May 6, 2026
App Store: now serving fresh drama
Apple is enforcing an old App Store rule against a new kind of software
Apple just slammed the gate on AI app makers, and the comments are a full-on food fight
TLDR: Apple is using an old App Store rule to block or remove AI coding apps that can generate new software on the fly, and the standoff has dragged on for months. Commenters are split between “the rules were always clear” and “this is exactly why Apple’s locked ecosystem drives developers crazy.”
Apple’s crackdown on AI coding apps has turned into a deliciously messy comment-section brawl. The basic drama: apps like Replit let people build software with simple prompts, but Apple says an old App Store rule means apps must be fully checked in advance and can’t secretly become something new later. Replit has reportedly been frozen on the same iPhone version since January, while another app, Anything, was kicked off the store entirely even after trying multiple fixes. That’s the kind of plot twist that sends the internet straight into “here we go again” mode.
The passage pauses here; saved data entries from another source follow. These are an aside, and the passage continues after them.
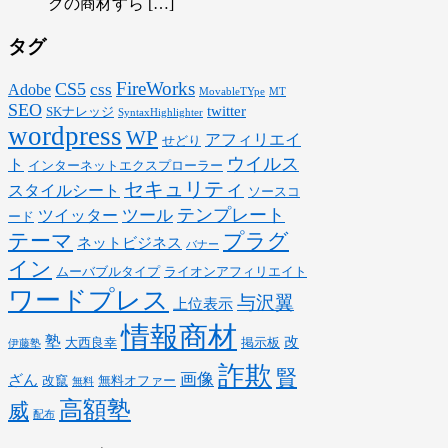
クの商材すら […]
タグ
FireWorks
CS5
css
Adobe
MovableTYpe
MT
SEO
twitter
SKナレッジ
SyntaxHighlighter
wordpress
WP
アフィリエイ
せどり
ウイルス
ト
インターネットエクスプローラー
セキュリティ
スタイルシート
ソースコ
テンプレート
ツール
ツイッター
ード
テーマ
プラグ
ネットビジネス
バナー
イン
ムーバブルタイプ
ライオンアフィリエイト
ワードプレス
与沢翼
上位表示
情報商材
塾
改
大西良幸
掲示板
伊藤塾
詐欺
賢
画像
ざん
改竄
無料オファー
無料
高額塾
威
配布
And wow, the crowd came ready. One camp is basically shrugging and saying, what did you expect? As one commenter put it, the rules were always there, so acting shocked now is a little rich. Another went even harder, saying Apple’s store rules were never friendly to developer tools in the first place, and that Replit existing on iPhones at all was already a miracle. Then came the anti-walled-garden brigade, who treated this like proof that letting one company control distribution was always a bad bargain. Their vibe: why build on someone else’s land and then act surprised when the landlord changes the locks?
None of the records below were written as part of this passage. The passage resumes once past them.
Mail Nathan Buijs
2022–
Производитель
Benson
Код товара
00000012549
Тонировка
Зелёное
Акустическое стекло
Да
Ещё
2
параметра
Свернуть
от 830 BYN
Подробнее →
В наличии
The spiciest twist is the fear factor. Some commenters think Apple isn’t just being stubborn — it’s being terrified. If an AI-made app does something shady and headlines scream “iPhone app causes scandal,” Apple gets roasted in public, whether it approved the exact behavior or not. So the comments split into two loud factions: Team “rules are rules” and Team “this is why people hate locked-down platforms.” Either way, everyone agrees on one thing: the old app-review playbook looks wildly outmatched by software that can change on the fly.
Key Points
- •Since January, Replit’s iOS app has remained on the same version while its ranking in Apple’s free developer tools category has fallen.
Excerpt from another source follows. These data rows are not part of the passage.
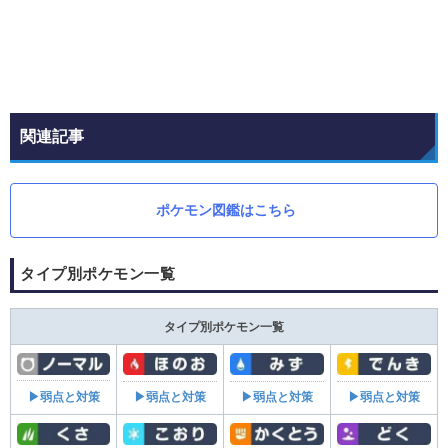
関連記事
ポケモン図鑑はこちら
タイプ別ポケモン一覧
タイプ別ポケモン一覧
▶弱点と対策
▶弱点と対策
▶弱点と対策
▶弱点と対策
- •In March, The Information reported that Apple blocked updates to AI coding apps including Replit and Vibecode under App Store Review Guideline 2.5.2.
- •Apple reportedly indicated Replit could gain approval by opening generated app previews in Safari instead of showing them inside the iOS app.
- •On March 26, Apple removed the app Anything from the App Store after rejecting multiple compliance rewrites, including one that routed previews through an external browser.
- •The article argues that adaptive, runtime-generated software conflicts with software review, versioning, and support systems built around stable, inspectable releases.